(RECORDED DATA begins)

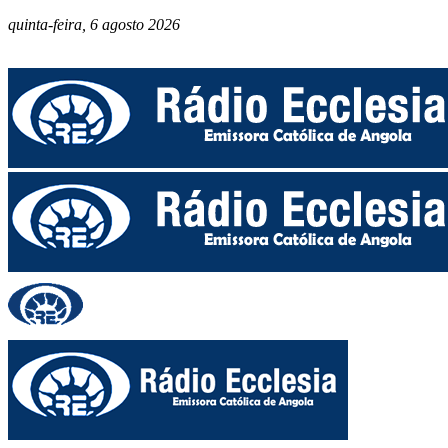
quinta-feira, 6 agosto 2026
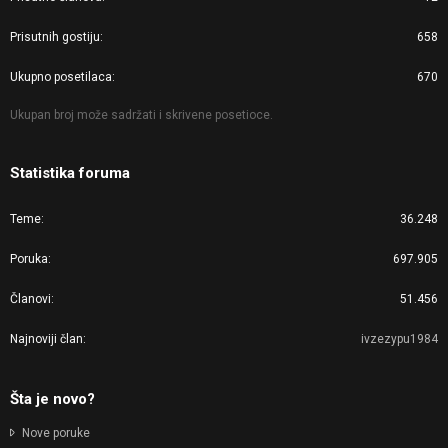
Prisutnih gostiju
658
Ukupno posetilaca
670
Ukupan broj može sadržati i skrivene posetioce.
Statistika foruma
Teme
36.248
Poruka
697.905
Članovi
51.456
Najnoviji član
ivzezypu1984
Šta je novo?
Nove poruke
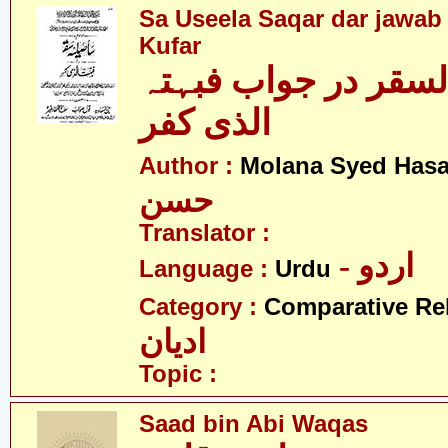
Sa Useela Saqar dar jawab 
Kufar
السقر در جواب فبہتہ
الذی کفر
Author :
Molana Syed Has
حسن
Translator :
- اردو
Language :
Urdu
Category :
Comparative Re
ادیان
Topic :
Saad bin Abi Waqas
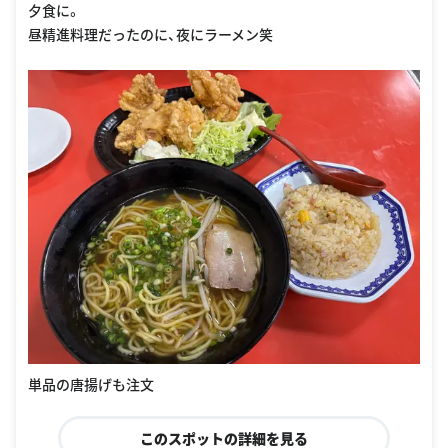
夕食に。
昼精進料理だったのに、夜にラーメン笑
単品の唐揚げも注文
このスポットの詳細を見る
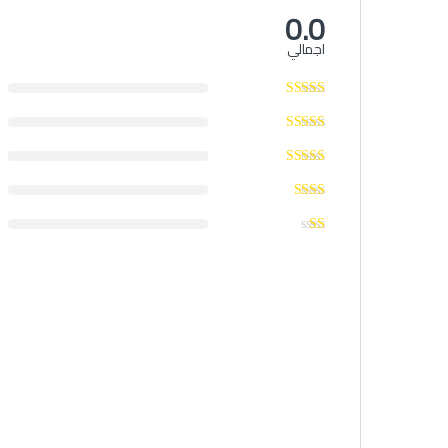
0.0
اجمالي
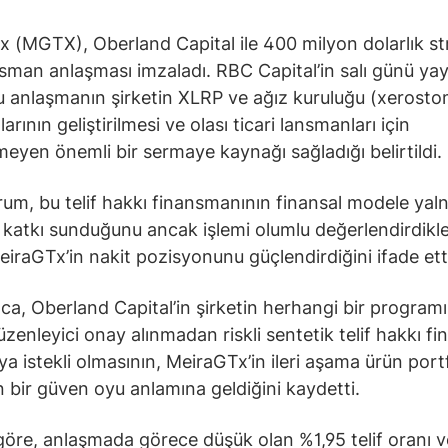
 (MGTX), Oberland Capital ile 400 milyon dolarlık str
nsman anlaşması imzaladı. RBC Capital’in salı günü yay
u anlaşmanın şirketin XLRP ve ağız kuruluğu (xerosto
rının geliştirilmesi ve olası ticari lansmanları için
lmeyen önemli bir sermaye kaynağı sağladığı belirtildi.
rum, bu telif hakkı finansmanının finansal modele yal
bir katkı sunduğunu ancak işlemi olumlu değerlendirdikle
iraGTx’in nakit pozisyonunu güçlendirdiğini ifade ett
ca, Oberland Capital’in şirketin herhangi bir programı 
zenleyici onay alınmadan riskli sentetik telif hakkı f
a istekli olmasının, MeiraGTx’in ileri aşama ürün por
n bir güven oyu anlamına geldiğini kaydetti.
öre, anlaşmada görece düşük olan %1,95 telif oranı v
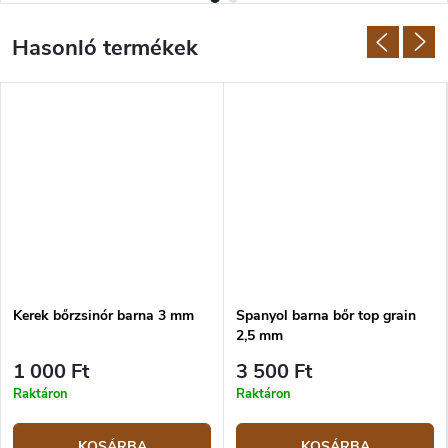
Kerek bőrzsinór barna 3 mm
Spanyol barna bőr top grain
2,5 mm
1 000 Ft
3 500 Ft
Raktáron
Raktáron
KOSÁRBA
KOSÁRBA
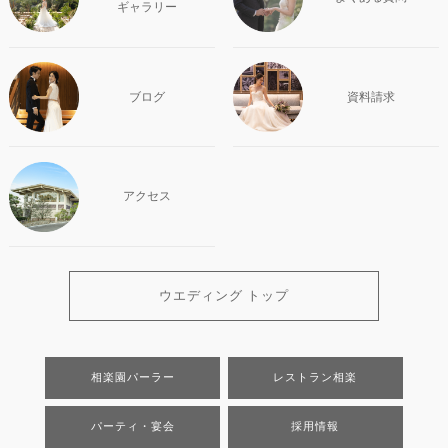
ギャラリー
ブログ
資料請求
アクセス
ウエディング トップ
相楽園パーラー
レストラン相楽
パーティ・宴会
採用情報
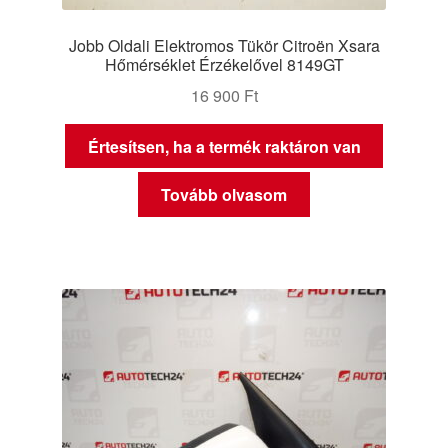
Jobb Oldali Elektromos Tükör Citroën Xsara
Hőmérséklet Érzékelővel 8149GT
16 900
Ft
Értesítsen, ha a termék raktáron van
Tovább olvasom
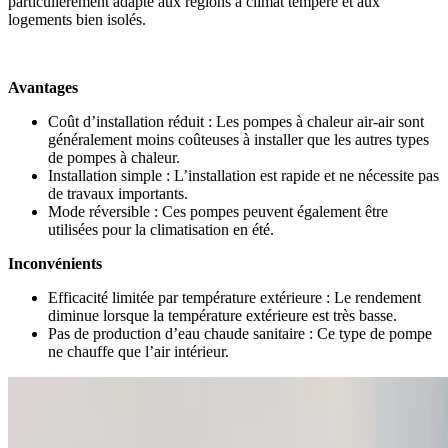
particulièrement adapté aux régions à climat tempéré et aux
logements bien isolés.
Avantages
Coût d’installation réduit : Les pompes à chaleur air-air sont
généralement moins coûteuses à installer que les autres types
de pompes à chaleur.
Installation simple : L’installation est rapide et ne nécessite pas
de travaux importants.
Mode réversible : Ces pompes peuvent également être
utilisées pour la climatisation en été.
Inconvénients
Efficacité limitée par température extérieure : Le rendement
diminue lorsque la température extérieure est très basse.
Pas de production d’eau chaude sanitaire : Ce type de pompe
ne chauffe que l’air intérieur.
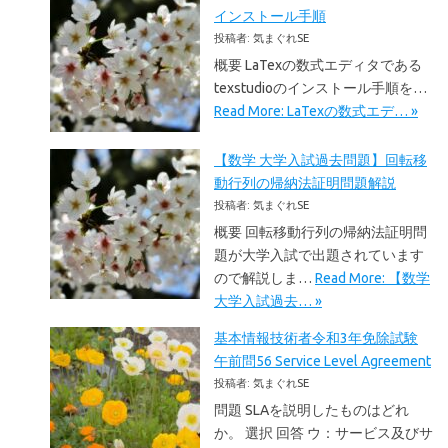
インストール手順
投稿者: 気まぐれSE
概要 LaTexの数式エディタである
texstudioのインストール手順を…
Read More: LaTexの数式エデ… »
【数学 大学入試過去問題】回転移
動行列の帰納法証明問題解説
投稿者: 気まぐれSE
概要 回転移動行列の帰納法証明問
題が大学入試で出題されています
ので解説しま…
Read More: 【数学
大学入試過去… »
基本情報技術者令和3年免除試験
午前問56 Service Level Agreement
投稿者: 気まぐれSE
問題 SLAを説明したものはどれ
か。 選択 回答 ウ：サービス及びサ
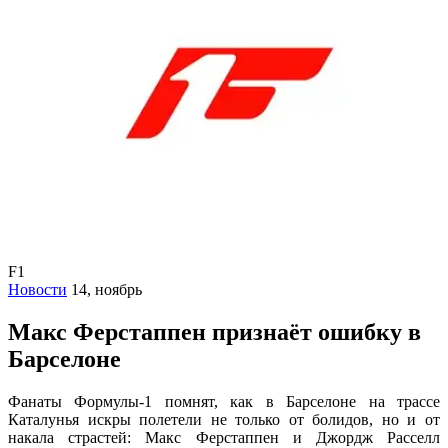
F1
Новости
14, ноябрь
Макс Ферстаппен признаёт ошибку в
Барселоне
Фанаты Формулы-1 помнят, как в Барселоне на трассе
Каталунья искры полетели не только от болидов, но и от
накала страстей: Макс Ферстаппен и Джордж Расселл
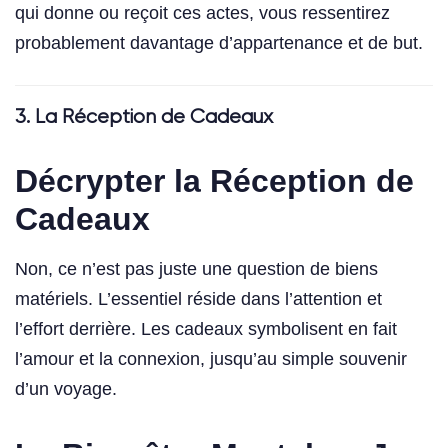
qui donne ou reçoit ces actes, vous ressentirez
probablement davantage d’appartenance et de but.
3. La Réception de Cadeaux
Décrypter la Réception de
Cadeaux
Non, ce n’est pas juste une question de biens
matériels. L’essentiel réside dans l’attention et
l’effort derrière. Les cadeaux symbolisent en fait
l’amour et la connexion, jusqu’au simple souvenir
d’un voyage.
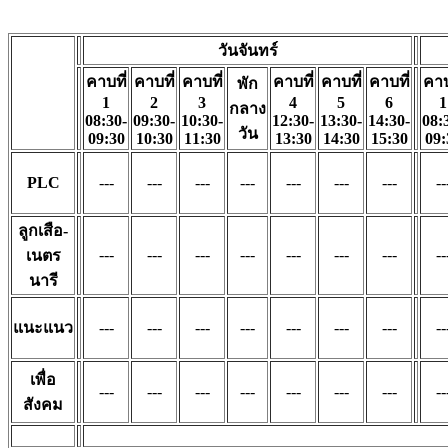
วันจันทร์
คาบที่
คาบที่
คาบที่
คาบที่
คาบที่
คาบที่
คาบ
พัก
1
2
3
4
5
6
1
กลาง
08:30-
09:30-
10:30-
12:30-
13:30-
14:30-
08:
วัน
09:30
10:30
11:30
13:30
14:30
15:30
09:
PLC
---
---
---
---
---
---
---
--
ลูกเสือ-
---
---
---
---
---
---
---
--
เนตร
นารี
แนะแนว
---
---
---
---
---
---
---
--
เพื่อ
---
---
---
---
---
---
---
--
สังคม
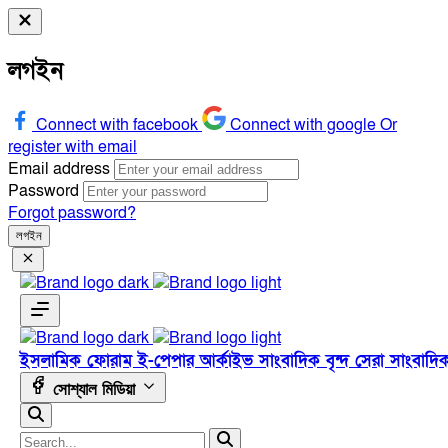
লগইন
Connect with facebook
Connect with google
Or
register with email
Email address
Password
Forgot password?
লগইন
ইসলামিক ফোরাম
ই-পেপার
আর্কাইভ
সাংবাদিক বৃন্দ
সেরা সাংবাদি
সোশ্যাল মিডিয়া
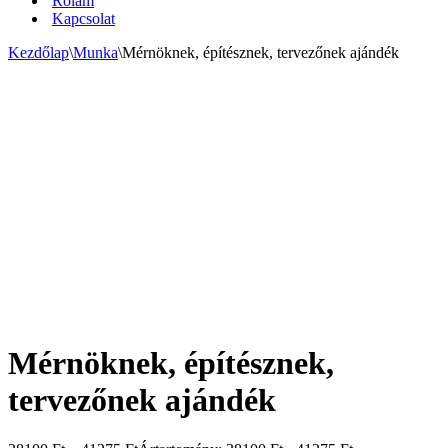
Rólam
Kapcsolat
Kezdőlap
\
Munka
\
Mérnöknek, építésznek, tervezőnek ajándék
Mérnöknek, építésznek,
tervezőnek ajándék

(RECORDED DATA ends)

ABOUT THIS EXERCISE:
With the pictures omitted, restate every entry above word for word.

RESULT OF THE TASK:
quinta-feira, 6 agosto 2026
Prisutnih gostiju
658
Ukupno posetilaca
670
Ukupan broj može sadržati i skrivene posetioce.
Statistika foruma
Teme
36.248
Poruka
697.905
Članovi
51.456
Najnoviji član
ivzezypu1984
Šta je novo?
Nove poruke
Sa Useela Saqar dar jawab 
Kufar
السقر در جواب فبہتہ
الذی کفر
Author :
Molana Syed Has
حسن
Translator :
- اردو
Language :
Urdu
Category :
Comparative Re
ادیان
Topic :
Saad bin Abi Waqas
夕食に。
昼精進料理だったのに、夜にラーメン笑
単品の唐揚げも注文
このスポットの詳細を見る
0.0
اجمالي
 (MGTX), Oberland Capital ile 400 milyon dolarlık str
nsman anlaşması imzaladı. RBC Capital’in salı günü yay
u anlaşmanın şirketin XLRP ve ağız kuruluğu (xerosto
rının geliştirilmesi ve olası ticari lansmanları için
lmeyen önemli bir sermaye kaynağı sağladığı belirtildi.
rum, bu telif hakkı finansmanının finansal modele yal
bir katkı sunduğunu ancak işlemi olumlu değerlendirdikle
iraGTx’in nakit pozisyonunu güçlendirdiğini ifade ett
ca, Oberland Capital’in şirketin herhangi bir programı 
zenleyici onay alınmadan riskli sentetik telif hakkı f
a istekli olmasının, MeiraGTx’in ileri aşama ürün por
n bir güven oyu anlamına geldiğini kaydetti.
öre, anlaşmada görece düşük olan %1,95 telif oranı v
Kerek bőrzsinór barna 3 mm
Spanyol barna bőr top grain
2,5 mm
1 000 Ft
3 500 Ft
Raktáron
Raktáron
KOSÁRBA
KOSÁRBA
ギャラリー
ブログ
資料請求
アクセス
ウエディング トップ
相楽園パーラー
レストラン相楽
パーティ・宴会
採用情報
Jobb Oldali Elektromos Tükör Citroën Xsara
Hőmérséklet Érzékelővel 8149GT
16 900
Ft
Értesítsen, ha a termék raktáron van
Tovább olvasom
particulièrement adapté aux régions à climat tempéré et aux
logements bien isolés.
Avantages
Coût d’installation réduit : Les pompes à chaleur air-air sont
généralement moins coûteuses à installer que les autres types
de pompes à chaleur.
Installation simple : L’installation est rapide et ne nécessite pas
de travaux importants.
Mode réversible : Ces pompes peuvent également être
utilisées pour la climatisation en été.
Inconvénients
Efficacité limitée par température extérieure : Le rendement
diminue lorsque la température extérieure est très basse.
Pas de production d’eau chaude sanitaire : Ce type de pompe
ne chauffe que l’air intérieur.
インストール手順
投稿者: 気まぐれSE
概要 LaTexの数式エディタである
texstudioのインストール手順を…
Read More: LaTexの数式エデ… »
【数学 大学入試過去問題】回転移
動行列の帰納法証明問題解説
投稿者: 気まぐれSE
概要 回転移動行列の帰納法証明問
題が大学入試で出題されています
ので解説しま…
Read More: 【数学
大学入試過去… »
基本情報技術者令和3年免除試験
午前問56 Service Level Agreement
投稿者: 気まぐれSE
問題 SLAを説明したものはどれ
か。 選択 回答 ウ：サービス及びサ
F1
Новости
14, ноябрь
Макс Ферстаппен признаёт ошибку в
Барселоне
Фанаты Формулы-1 помнят, как в Барселоне на трассе
Каталунья искры полетели не только от болидов, но и от
накала страстей: Макс Ферстаппен и Джордж Расселл
qui donne ou reçoit ces actes, vous ressentirez
probablement davantage d’appartenance et de but.
3. La Réception de Cadeaux
Décrypter la Réception de
Cadeaux
Non, ce n’est pas juste une question de biens
matériels. L’essentiel réside dans l’attention et
l’effort derrière. Les cadeaux symbolisent en fait
l’amour et la connexion, jusqu’au simple souvenir
d’un voyage.
วันจันทร์
คาบที่
คาบที่
คาบที่
คาบที่
คาบที่
คาบที่
คาบ
พัก
1
2
3
4
5
6
1
กลาง
08:30-
09:30-
10:30-
12:30-
13:30-
14:30-
08:
วัน
09:30
10:30
11:30
13:30
14:30
15:30
09:
PLC
---
---
---
---
---
---
---
--
ลูกเสือ-
---
---
---
---
---
---
---
--
เนตร
นารี
แนะแนว
---
---
---
---
---
---
---
--
เพื่อ
---
---
---
---
---
---
---
--
สังคม
লগইন
Connect with facebook
Connect with google
Or
register with email
Email address
Password
Forgot password?
লগইন
ইসলামিক ফোরাম
ই-পেপার
আর্কাইভ
সাংবাদিক বৃন্দ
সেরা সাংবাদি
সোশ্যাল মিডিয়া
Rólam
Kapcsolat
Kezdőlap
\
Munka
\
Mérnöknek, építésznek, tervezőnek ajándék
Mérnöknek, építésznek,
tervezőnek ajándék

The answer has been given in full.